Des conséquences potentiellement néfastes

Un argument repris par la fédération des appellations laitières qui estime que l'obligation de transparence n'est pas adaptée à ses produits. Le délégué général du Cnaol, Sébastien Breton, considère ce dispositif « plutôt vertueux », mais signale « des conséquences induites ». « Restreindre la valeur économique d'un produit AOP laitier seulement au poids du lait entrant dans la transformation de produit, c'est la réduire très fortement, argumente-t-il. On est sur un produit qui a une valeur alimentaire, mais aussi culturelle, sociétale et symbolique, que les consommateurs sont prêts à valoriser ». Le risque, selon lui, est que les distributeurs soient tentés de renégocier « à la baisse ». « Ce qui n'est pas du tout l'objectif d'Egalim 2. » L'idée d'un rééquilibrage des rapports de force entre producteurs, industriels et distributeurs a été un signal fort dans la plupart des filières, où l'amont agricole avait du mal à peser. Mais elle a connu beaucoup moins de résonance parmi les cinquante-et-une AOP laitières françaises. Le cadre des appellations d'origine permet déjà « une forme de bouclier avec la distribution et au sein même de la filière » et, de façon générale, une meilleure répartition de la valeur, assure Sébastien Breton qui est aussi le directeur de l'association des fromages traditionnels des Alpes savoyardes (Aftalp). « La mise en place de règles de régulation de l'offre permet aussi une régulation de la mise sur le marché des produits et d'éviter une forme de dumping à la baisse qui pourrait exister par la distribution ou des acteurs intermédiaires pour contraindre les opérateurs à baisser les prix », rappelle-t-il.

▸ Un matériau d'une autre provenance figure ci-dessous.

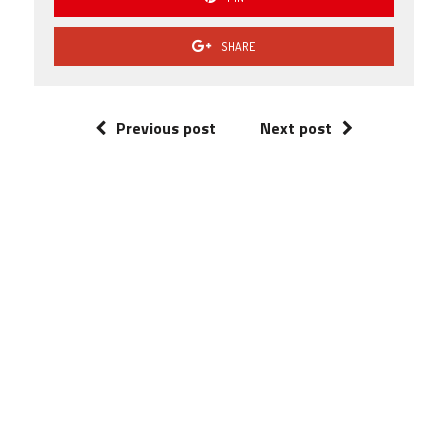
SHARE
Previous post
Next post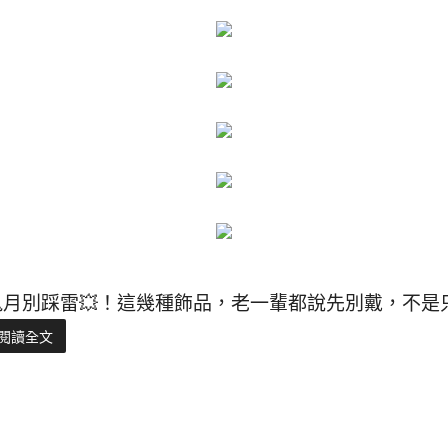
鬼月別踩雷💥！這幾種飾品，老一輩都說先別戴，不是
閱讀全文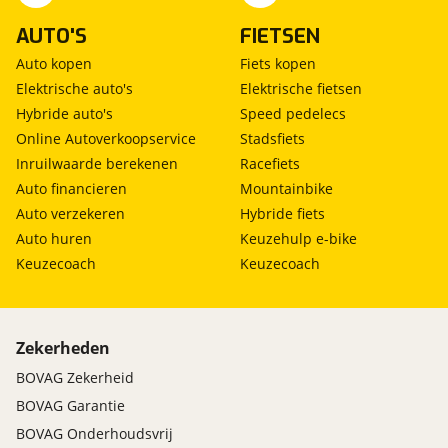
AUTO'S
FIETSEN
Auto kopen
Fiets kopen
Elektrische auto's
Elektrische fietsen
Hybride auto's
Speed pedelecs
Online Autoverkoopservice
Stadsfiets
Inruilwaarde berekenen
Racefiets
Auto financieren
Mountainbike
Auto verzekeren
Hybride fiets
Auto huren
Keuzehulp e-bike
Keuzecoach
Keuzecoach
Zekerheden
BOVAG Zekerheid
BOVAG Garantie
BOVAG Onderhoudsvrij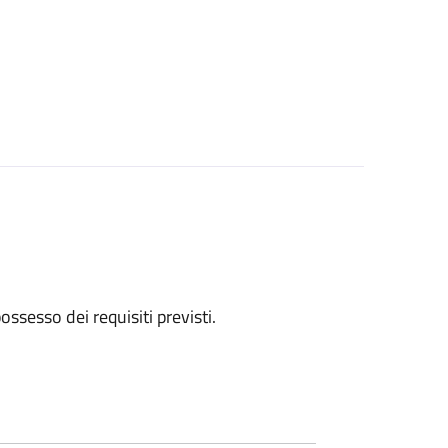
 possesso dei requisiti previsti.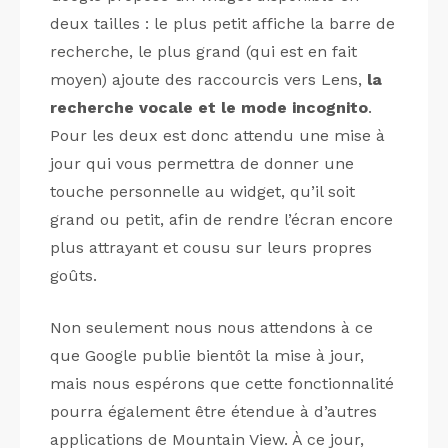
deux tailles : le plus petit affiche la barre de
recherche, le plus grand (qui est en fait
moyen) ajoute des raccourcis vers Lens,
la
recherche vocale et le mode incognito
.
Pour les deux est donc attendu une mise à
jour qui vous permettra de donner une
touche personnelle au widget, qu’il soit
grand ou petit, afin de rendre l’écran encore
plus attrayant et cousu sur leurs propres
goûts.
Non seulement nous nous attendons à ce
que Google publie bientôt la mise à jour,
mais nous espérons que cette fonctionnalité
pourra également être étendue à d’autres
applications de Mountain View. À ce jour,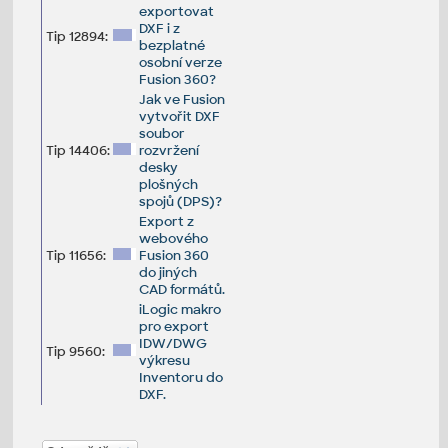
exportovat
DXF i z
Tip 12894:
bezplatné
osobní verze
Fusion 360?
Jak ve Fusion
vytvořit DXF
soubor
Tip 14406:
rozvržení
desky
plošných
spojů (DPS)?
Export z
webového
Tip 11656:
Fusion 360
do jiných
CAD formátů.
iLogic makro
pro export
IDW/DWG
Tip 9560:
výkresu
Inventoru do
DXF.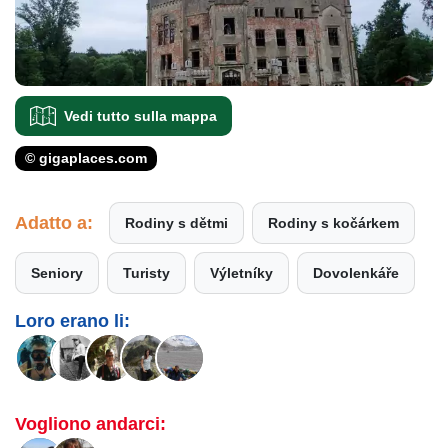
Vedi tutto sulla mappa
© gigaplaces.com
Adatto a:
Rodiny s dětmi
Rodiny s kočárkem
Seniory
Turisty
Výletníky
Dovolenkáře
Loro erano li:
Vogliono andarci: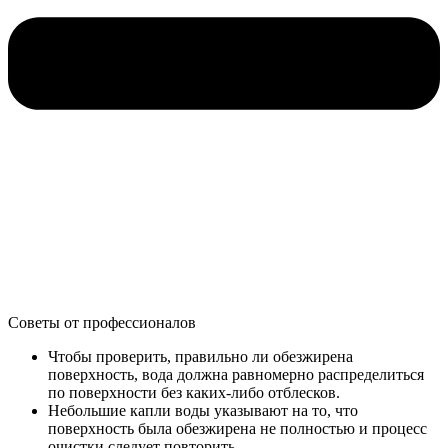
Советы от профессионалов
Чтобы проверить, правильно ли обезжирена
поверхность, вода должна равномерно распределиться
по поверхности без каких-либо отблесков.
Небольшие капли воды указывают на то, что
поверхность была обезжирена не полностью и процесс
очистки следует повторить.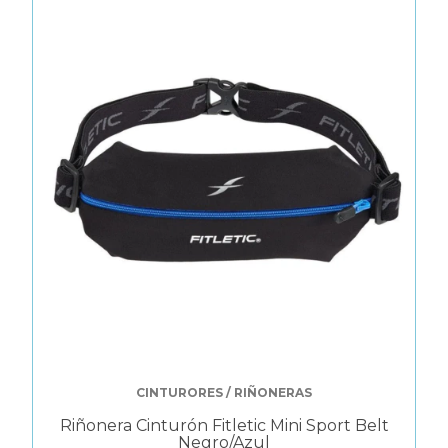
CINTURORES / RIÑONERAS
Riñonera Cinturón Fitletic Mini Sport Belt
Negro/Azul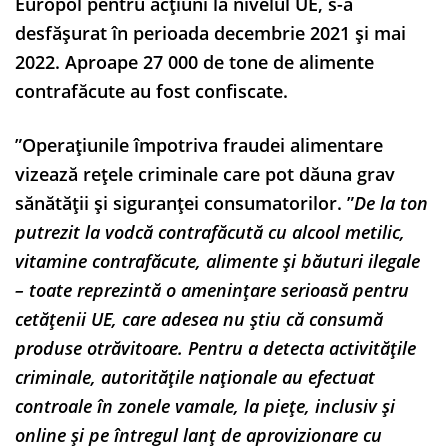
Europol pentru acțiuni la nivelul UE, s-a
desfășurat în perioada decembrie 2021 și mai
2022. Aproape 27 000 de tone de alimente
contrafăcute au fost confiscate.
”Operațiunile împotriva fraudei alimentare
vizează rețele criminale care pot dăuna grav
sănătății și siguranței consumatorilor. ”
De la ton
putrezit la vodcă contrafăcută cu alcool metilic,
vitamine contrafăcute, alimente și băuturi ilegale
– toate reprezintă o amenințare serioasă pentru
cetățenii UE, care adesea nu știu că consumă
produse otrăvitoare. Pentru a detecta activitățile
criminale, autoritățile naționale au efectuat
controale în zonele vamale, la piețe, inclusiv și
online și pe întregul lanț de aprovizionare cu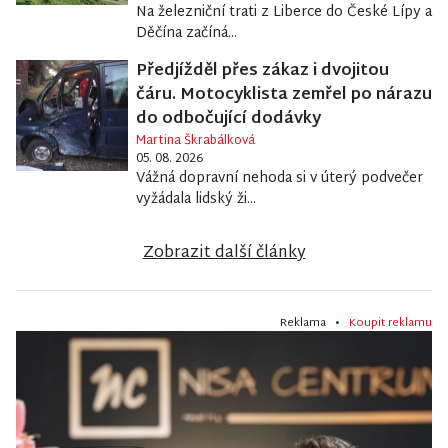
Na železniční trati z Liberce do České Lípy a
Děčína začíná...
Předjížděl přes zákaz i dvojitou
čáru. Motocyklista zemřel po nárazu
do odbočující dodávky
Martina Škrabálková
05. 08. 2026
Vážná dopravní nehoda si v úterý podvečer
vyžádala lidský ži...
Zobrazit další články
Reklama •
Koupit reklamu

Les fournisseurs en position de force

Les AOP de l'Est de la France (Savoie-Jura) sont nombreuses à avoir mis en place de tels outils de régulation, et sont souvent celles où le ruissellement de la valeur fonctionne le mieux. Ce sont aussi les plus mobilisées sur le dossier de l'exemption à l'article 4. Le président de la coopérative du Beaufortain, Yvon Bochet se dit « gêné » par cette obligation de transparence qui contraint le transformateur « à fournir le détail de son prix » et donc de « ses marges ». S'il ne remet pas en cause l'intérêt de la loi Egalim 2, il explique que les transformateurs de Beaufort sont en position de force par rapport à leurs acheteurs, en raison d'un manque de fromage par rapport à la demande. « Nous proposons un prix et nos clients achètent ou ils n'achètent pas. » Peu ou pas de négociation donc, et un prix d'achat suffisamment élevé pour renoncer aux dispositifs corrélés à l'obligation de transparence : la garantie de la non-négociabilité du coût de la matière première agricole et la clause de révision automatique des prix en fonction de la variation de ce coût.